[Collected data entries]
-- Opening Marker --

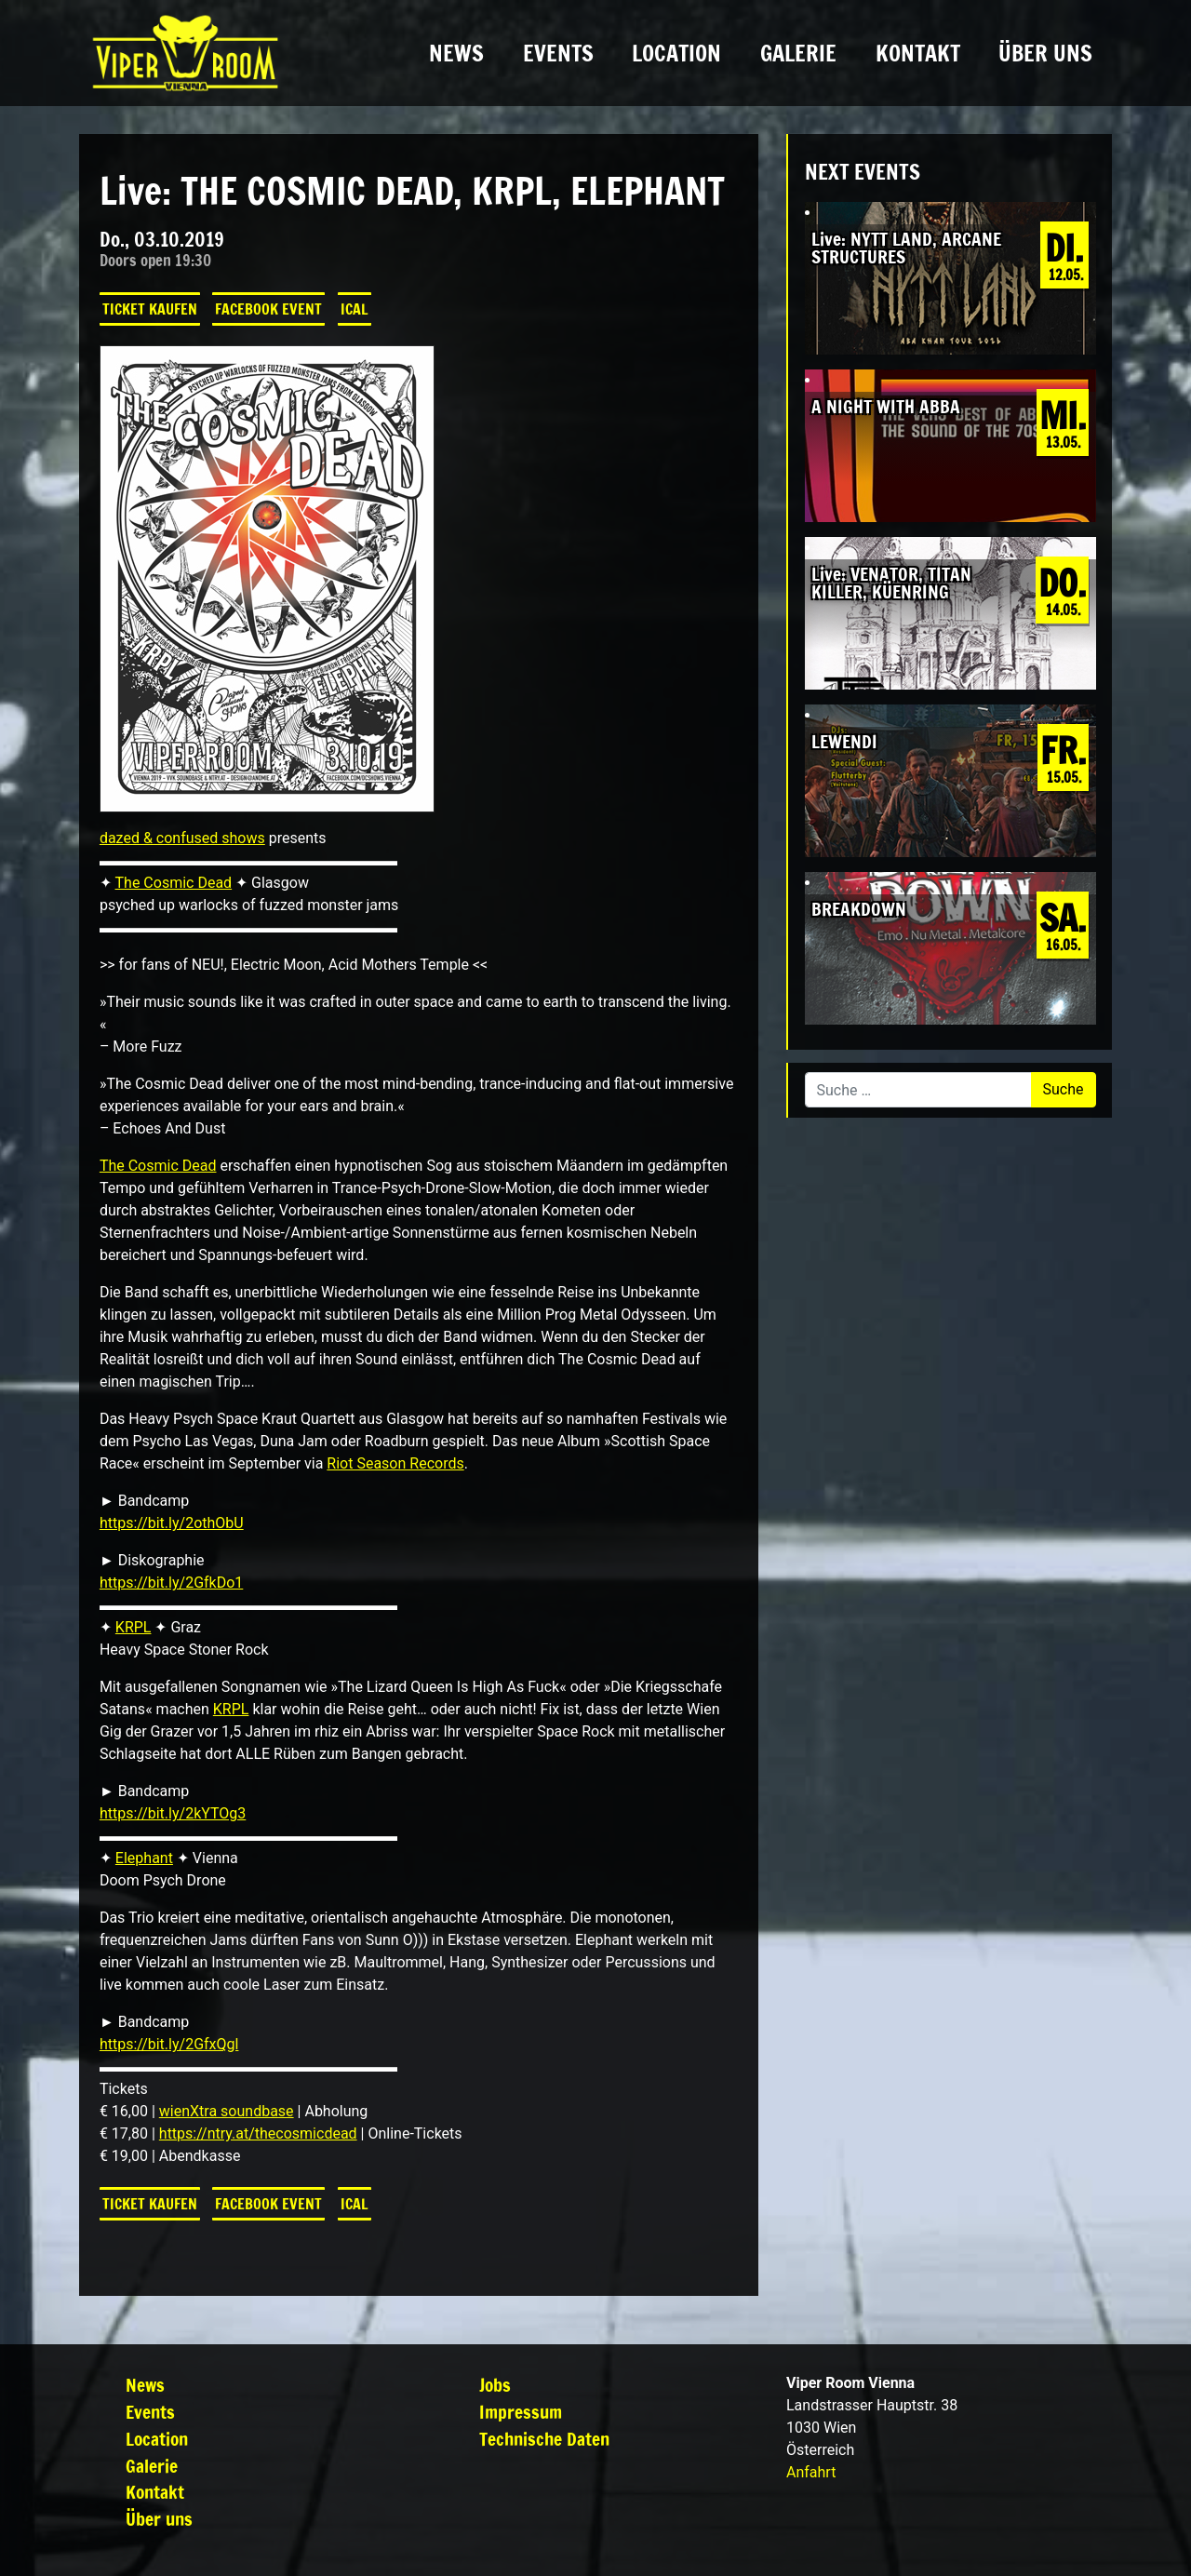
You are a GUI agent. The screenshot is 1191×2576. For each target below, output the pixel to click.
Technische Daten (544, 2438)
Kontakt (918, 53)
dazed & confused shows (182, 838)
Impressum (520, 2411)
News (456, 53)
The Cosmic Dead (174, 883)
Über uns (1045, 53)
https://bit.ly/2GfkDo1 (171, 1582)
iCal (354, 309)
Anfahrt (811, 2472)
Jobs (495, 2384)
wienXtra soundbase (226, 2111)
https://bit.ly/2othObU (172, 1523)
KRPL (133, 1627)
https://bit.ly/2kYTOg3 (173, 1813)
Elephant (144, 1858)
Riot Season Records (395, 1463)
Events (558, 53)
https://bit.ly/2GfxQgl (169, 2044)
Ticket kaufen (149, 309)
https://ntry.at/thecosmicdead (258, 2133)
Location (676, 53)
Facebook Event (268, 309)
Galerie (798, 53)
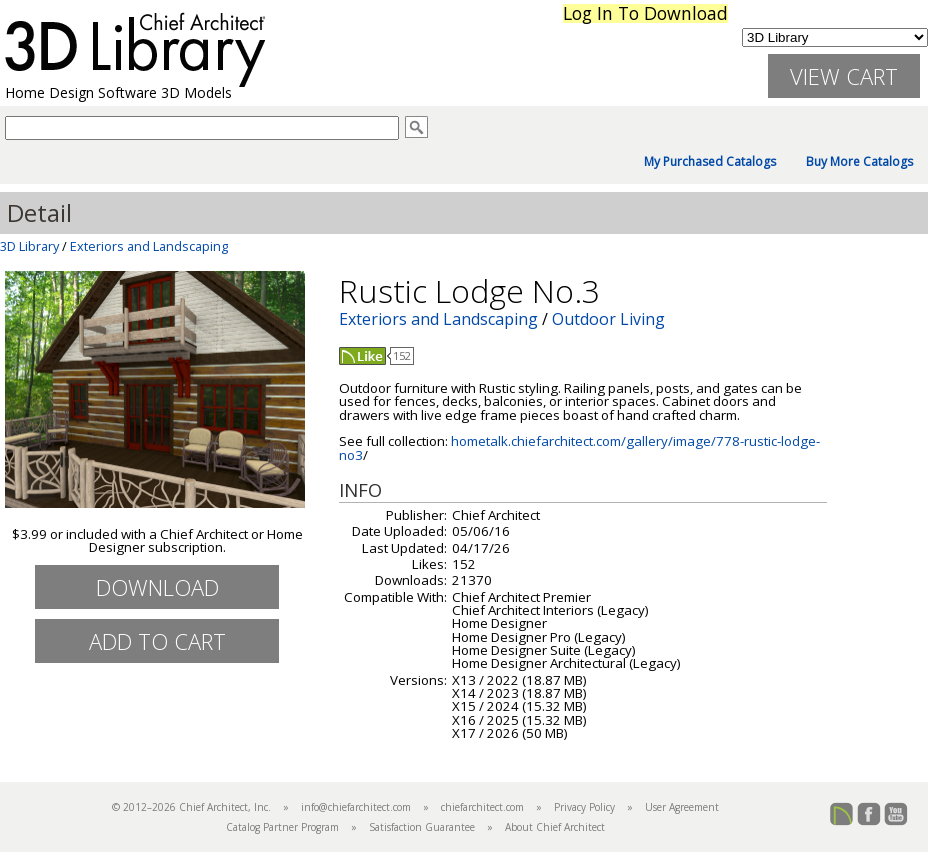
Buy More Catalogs (859, 162)
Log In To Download (645, 13)
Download (157, 587)
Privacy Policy (584, 807)
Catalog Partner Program (282, 827)
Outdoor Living (608, 319)
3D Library (29, 246)
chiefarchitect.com (482, 807)
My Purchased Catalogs (710, 162)
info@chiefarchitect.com (356, 807)
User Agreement (682, 807)
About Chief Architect (555, 827)
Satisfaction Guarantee (422, 827)
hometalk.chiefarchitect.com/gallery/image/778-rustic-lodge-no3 (579, 447)
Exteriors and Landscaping (149, 246)
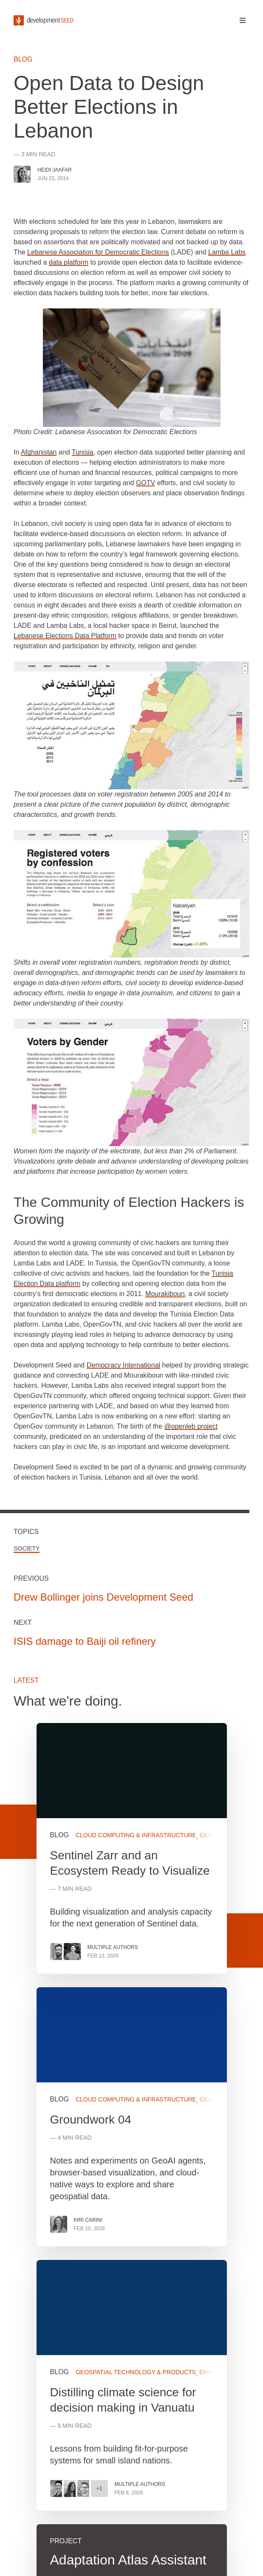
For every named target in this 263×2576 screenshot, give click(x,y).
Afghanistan (39, 452)
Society (27, 1548)
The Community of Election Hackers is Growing (129, 1211)
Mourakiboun (165, 1293)
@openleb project (191, 1426)
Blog (23, 59)
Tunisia (82, 452)
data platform (68, 262)
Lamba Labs (227, 252)
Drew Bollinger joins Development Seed (103, 1597)
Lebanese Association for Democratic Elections (98, 252)
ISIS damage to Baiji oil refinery (85, 1641)
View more (132, 2116)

-- Closing Marker --

• **Action item**
Of the lines above, copy each that contains "click".

• **Reply to the exercise**
You are a GUI agent. The screenshot is 1191×2576. For each target below, output the pixel to click.
For every named target in this 263×2576 screenshot, give click(x,y).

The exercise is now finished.